Entrando numa fria é nome de filme, mas o filme que vi hoje poderia muito bem se chamar Entrando numa cilada, que seria para fazer alusão ao gênero comédia americana, deixando bem claro que consistiria num apanhado de piadinhas sexuais toscas quase que escatológicas... Cilada.com fez mesmo jus ao nome! Aliás ao nome e aos próprios versos de Gabriel o Pensador na trilha sonora comum ao filme e ao programa - "só pode ser cilada"
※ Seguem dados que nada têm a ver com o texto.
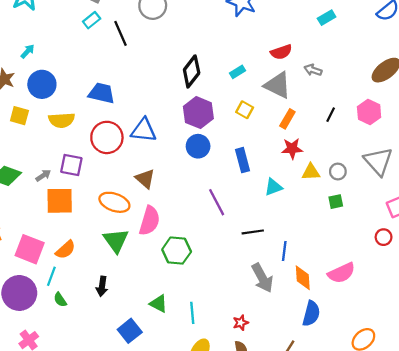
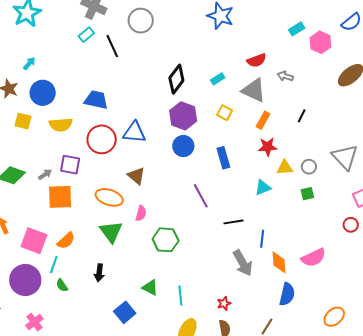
pink hexagon: (369, 112) -> (320, 42), moved
cyan triangle: (273, 187) -> (263, 188), moved
pink semicircle: (150, 221) -> (141, 213), size x0.6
Nos primeiros minutos e nas primeiras piadas da película já me lembrei das sábias palavras de Homer em Simpsons, o Filme: "Não acredito que pagamos para ver uma coisa que passa na TV de graça! Querem saber de uma coisa? Todo mundo nesse cinema é muito otário! Principalmente você!" Até visualizei o amarelo gorducho apontando o dedo pra mim!
E ele tem razão. A partir de uma série histórica de programas humorísticos de TV relativamente engraçadinhos que foram convertidos em ffilme podemos concluir que a probabilidade de tal conversão resultar em algo igualmente divertido é estatísticamente nula! O filme de Casseta e Planeta foi uma desgraça, o da Grande Família uma chatice, Os Normais até que acertou no primeiro, mas descambou no segundo...
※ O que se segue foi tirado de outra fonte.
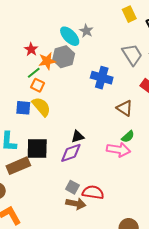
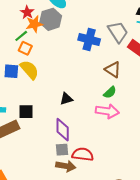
red star: (31, 49) -> (27, 12), moved
gray trapezoid: (132, 55) -> (118, 32), moved
green semicircle: (128, 137) -> (110, 92), moved
black square: (37, 148) -> (26, 112), size x0.7
purple diamond: (71, 153) -> (63, 130), moved, turned -70
gray square: (72, 187) -> (62, 150), turned -32

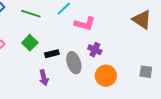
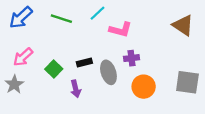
green square: (30, 43) -> (54, 69), moved
purple cross: (95, 50) -> (131, 58), turned -32
gray square: (146, 72) -> (187, 82), size x1.6

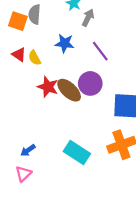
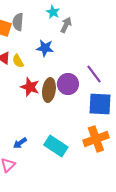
purple line: (100, 51) -> (94, 74), moved
brown ellipse: (69, 90) -> (49, 90), turned 55
blue arrow: (28, 150) -> (20, 143), moved

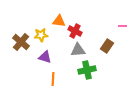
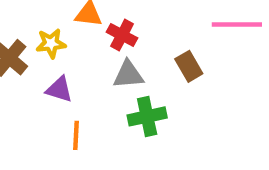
brown rectangle: (107, 46) -> (189, 66), turned -64

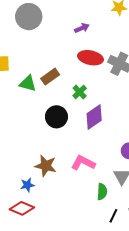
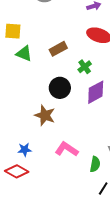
green triangle: (28, 84) -> (24, 54), moved
pink L-shape: (83, 163) -> (67, 149), moved
brown star: (46, 166) -> (45, 115), moved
Enfim, talvez seja mais fácil fazer pequenos quadros de assuntos engraçadinhos, pois não dá tempo de querer se aprofundar muito no tema e exagerar nas piadas... Realmente deve ser complicado conseguir fazer mais de 100 minutos consecutivos de piadas boas sobre um mesmo assunto.
Mas o que se viu ali, a meu ver, foi mais do que isso; foi quase uma descaracterização do programa. Não que eu seja telespectadora assídua do senhor Bruno Mazzeo, mas de vez em quando vejo alguns episódios no Multishow e o filme não me pareceu seguir a linha de nenhum dos que vi. Além de no filme não haver nem a participação das personagens do motoboy e do psicanalista comentando as situações e nem o recurso de simular vários finais para um mesmo "dilema", as piadas também foram menos inteligentes e mais obscenas. E obscenas de um jeito mais pra vulgar que para engraçado.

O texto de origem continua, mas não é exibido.